Europe likes U.S. bailout, but has no plans to follow suit

ByABC News
September 22, 2008, 10:18 PM

LONDON -- Although they applauded U.S. plans to have taxpayers bail out bad bank loans, no other countries followed suit on Monday.

Members of the G-7 group of industrialized democracies, including Germany, France and Britain, said in a statement that they "strongly welcomed" the $700 billion U.S. rescue effort to prevent a collapse of the financial system.

They also said they were ready to "take whatever actions may be necessary" to ensure global stability.
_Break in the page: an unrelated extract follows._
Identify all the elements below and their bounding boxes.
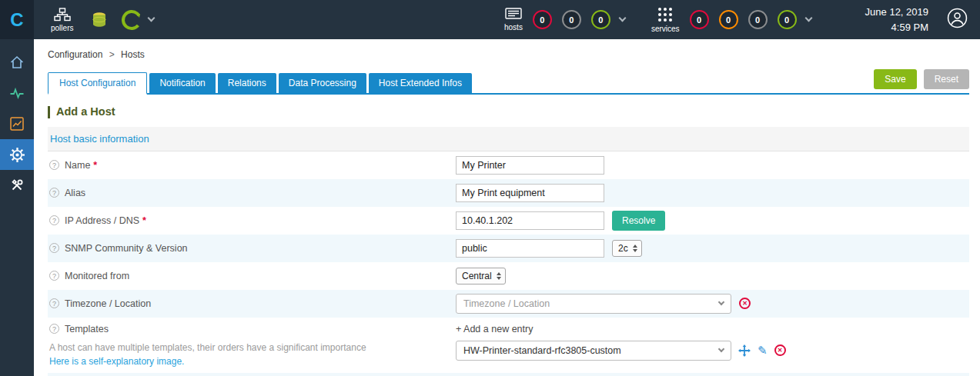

What they didn't say was they would jump on the bandwagon and ask their taxpayers to buy up toxic debt held by banks in their countries in a fashion similar to the United States.

U.S. Treasury Secretary Henry Paulson on Sunday had urged other countries to follow and said he expected many to do so after the turmoil in global markets in the last two weeks. Congress is considering Paulson's plan.
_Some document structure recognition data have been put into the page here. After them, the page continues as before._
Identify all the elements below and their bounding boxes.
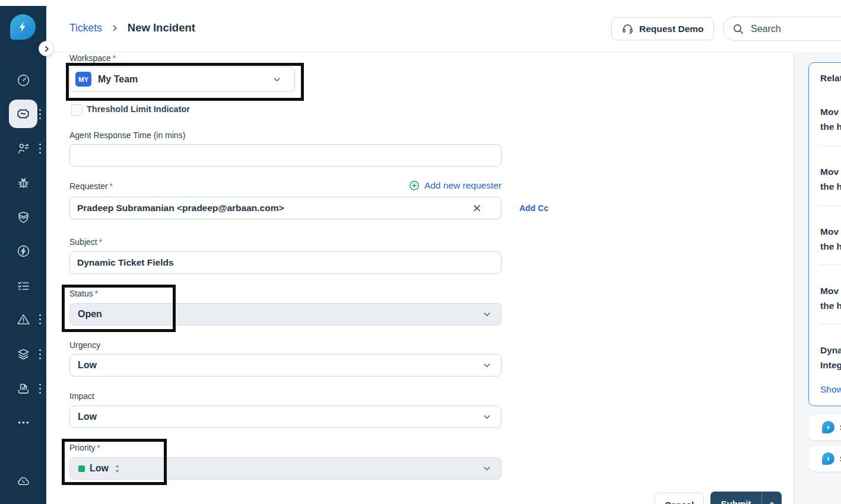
search-input[interactable] — [750, 23, 841, 35]
checklist-icon — [16, 278, 31, 293]
sidebar-item-lightning-circle[interactable] — [15, 243, 31, 259]
sidebar — [0, 6, 46, 504]
suggestion-pill[interactable]: S — [808, 414, 841, 440]
add-cc-link[interactable]: Add Cc — [519, 203, 548, 213]
workspace-avatar: MY — [75, 72, 91, 87]
breadcrumb-tickets-link[interactable]: Tickets — [69, 22, 102, 34]
chevron-down-icon — [483, 310, 491, 319]
related-article-item[interactable]: Dyna Integ — [820, 343, 841, 372]
content-divider — [794, 52, 794, 504]
workspace-select[interactable]: MY My Team — [69, 66, 295, 92]
user-arrows-icon — [16, 141, 31, 156]
more-dots-icon — [16, 415, 31, 430]
impact-select[interactable]: Low — [69, 406, 502, 428]
tickets-icon — [15, 106, 31, 122]
sidebar-item-more[interactable] — [15, 414, 31, 430]
app-window: Tickets New Incident Request Demo Worksp… — [0, 0, 841, 504]
status-value: Open — [78, 309, 102, 320]
lightning-circle-icon — [16, 244, 31, 259]
chevron-down-icon — [272, 75, 281, 84]
user-arrows-menu-kebab-icon[interactable] — [39, 143, 43, 154]
add-new-requester-link[interactable]: Add new requester — [401, 180, 502, 191]
workspace-label: Workspace* — [69, 53, 116, 63]
layers-icon — [16, 347, 31, 362]
card-divider — [820, 264, 841, 265]
shield-icon — [16, 210, 31, 225]
priority-select[interactable]: Low — [69, 457, 502, 480]
search-icon — [732, 23, 744, 34]
sidebar-item-tickets[interactable] — [9, 100, 37, 128]
cancel-button[interactable]: Cancel — [655, 493, 704, 504]
sidebar-item-bug[interactable] — [15, 175, 31, 190]
submit-menu-toggle[interactable] — [761, 492, 782, 504]
clear-requester-icon[interactable] — [473, 205, 481, 212]
request-demo-label: Request Demo — [639, 24, 704, 34]
layers-menu-kebab-icon[interactable] — [39, 349, 43, 359]
related-card-title: Relat — [820, 73, 841, 84]
freshservice-lightning-logo[interactable] — [10, 14, 36, 40]
sidebar-item-checklist[interactable] — [15, 277, 31, 293]
cloud-phone-icon — [16, 474, 31, 489]
related-article-item[interactable]: Movthe h — [820, 283, 841, 313]
sidebar-item-alert[interactable] — [15, 311, 31, 327]
cancel-label: Cancel — [665, 500, 694, 504]
urgency-select[interactable]: Low — [69, 354, 502, 377]
sidebar-item-dashboard[interactable] — [15, 72, 31, 88]
card-divider — [820, 205, 841, 206]
related-articles-card: Relat Movthe h Movthe h Movthe h Movthe … — [808, 62, 841, 406]
page-title: New Incident — [128, 21, 195, 34]
freshservice-lightning-logo — [822, 421, 834, 433]
chevron-down-icon — [483, 361, 491, 370]
submit-button[interactable]: Submit — [710, 492, 782, 504]
card-divider — [820, 324, 841, 324]
sidebar-item-shield[interactable] — [15, 209, 31, 225]
bug-icon — [16, 176, 31, 190]
impact-label: Impact — [69, 391, 94, 401]
freshservice-lightning-logo — [822, 452, 834, 465]
chevron-right-icon — [43, 45, 50, 53]
sidebar-item-cloud-phone[interactable] — [15, 473, 31, 489]
chevron-down-icon — [483, 413, 491, 422]
sidebar-item-user-arrows[interactable] — [15, 141, 31, 156]
related-article-item[interactable]: Movthe h — [820, 164, 841, 194]
subject-field[interactable]: Dynamic Ticket Fields — [69, 251, 502, 274]
search-box[interactable] — [723, 17, 841, 41]
agent-response-time-field — [69, 144, 502, 167]
document-tray-icon — [16, 381, 31, 396]
priority-label: Priority* — [69, 443, 100, 452]
request-demo-button[interactable]: Request Demo — [611, 17, 714, 40]
tickets-menu-kebab-icon[interactable] — [39, 109, 43, 119]
show-more-link[interactable]: Show — [820, 384, 841, 395]
alert-menu-kebab-icon[interactable] — [39, 314, 43, 324]
workspace-value: My Team — [98, 74, 138, 85]
urgency-value: Low — [78, 360, 97, 371]
header-divider — [46, 52, 794, 52]
breadcrumb: Tickets New Incident — [69, 21, 195, 34]
suggestion-pill[interactable]: S — [808, 446, 841, 471]
sort-arrows-icon — [115, 464, 120, 473]
requester-value: Pradeep Subramanian <pradeep@arbaan.com> — [77, 203, 284, 213]
sidebar-expand-button[interactable] — [39, 41, 54, 56]
priority-low-indicator — [78, 465, 85, 472]
chevron-down-icon — [483, 464, 491, 473]
headset-icon — [621, 23, 634, 35]
related-article-item[interactable]: Movthe h — [820, 224, 841, 254]
status-select[interactable]: Open — [69, 303, 502, 326]
sidebar-item-document[interactable] — [15, 381, 31, 396]
plus-circle-icon — [409, 180, 420, 191]
status-label: Status* — [69, 289, 98, 298]
threshold-checkbox[interactable] — [71, 104, 82, 116]
requester-label: Requester* — [69, 181, 113, 191]
requester-field[interactable]: Pradeep Subramanian <pradeep@arbaan.com> — [69, 197, 502, 219]
subject-label: Subject* — [69, 237, 102, 247]
agent-response-time-input[interactable] — [70, 150, 501, 161]
submit-label: Submit — [710, 499, 761, 504]
document-menu-kebab-icon[interactable] — [39, 384, 43, 394]
alert-triangle-icon — [16, 312, 31, 327]
related-article-item[interactable]: Movthe h — [820, 104, 841, 134]
chevron-right-icon — [111, 24, 119, 32]
priority-value: Low — [90, 463, 109, 474]
dashboard-icon — [16, 73, 31, 88]
sidebar-item-layers[interactable] — [15, 346, 31, 362]
subject-value: Dynamic Ticket Fields — [77, 257, 174, 268]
The German and French governments said they see no need for a bailout, saying their banks weren't as exposed to as much bad debt as U.S. banks. Other G-7 members, Japan, Canada and Italy, also haven't seen bank failures, though their markets have been rocked by the crisis.
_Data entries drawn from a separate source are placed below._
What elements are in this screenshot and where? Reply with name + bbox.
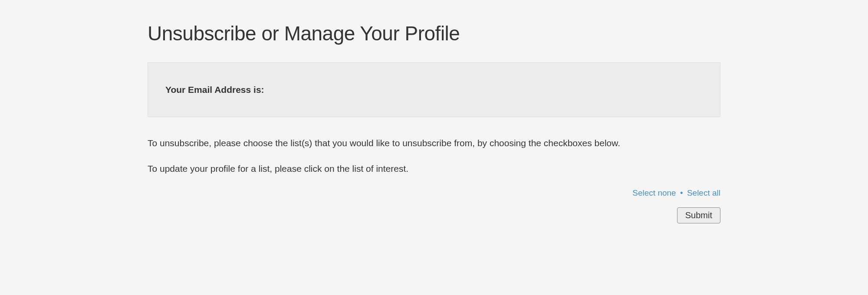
- select-none-link[interactable]: Select none: [632, 188, 676, 197]
- submit-row: Submit: [148, 207, 720, 223]
- submit-button[interactable]: Submit: [677, 207, 720, 223]
- select-all-link[interactable]: Select all: [687, 188, 720, 197]
- select-links-row: Select none • Select all: [148, 188, 720, 198]
- page-title: Unsubscribe or Manage Your Profile: [148, 22, 720, 45]
- select-separator: •: [680, 188, 683, 197]
- instructions-block: To unsubscribe, please choose the list(s…: [148, 137, 720, 175]
- page-container: Unsubscribe or Manage Your Profile Your …: [148, 0, 720, 236]
- instruction-unsubscribe: To unsubscribe, please choose the list(s…: [148, 137, 720, 149]
- instruction-update-profile: To update your profile for a list, pleas…: [148, 162, 720, 175]
- email-address-label: Your Email Address is:: [165, 85, 264, 95]
- email-address-box: Your Email Address is:: [148, 62, 720, 117]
Ulrich Wilhelm, spokesman for German Chancellor Angela Merkel, said Washington had a "special responsibility" in the year-long financial crisis that began in the U.S. subprime mortgage market. He said a U.S.-style bailout isn't "necessary at the moment" for Europe's biggest economy.

Inaction by European governments is understandable, said Mark Duckenfield, who lectures on the politics of the world economy at the London School of Economics.

"They don't have the same monumental failures as we've seen in the U.S.," he said. "They can take the attitude, 'Why not let the U.S. and the U.S. taxpayers carry the ball?' "

The news last Thursday that U.S. regulators, the White House and Congress were putting together a bailout package resulted in a big turnaround Friday on European exchanges, with stocks going up after steep dives in the days before.

Britain, home to Europe's biggest stock exchange, has been rocked more than other European nations by the crisis.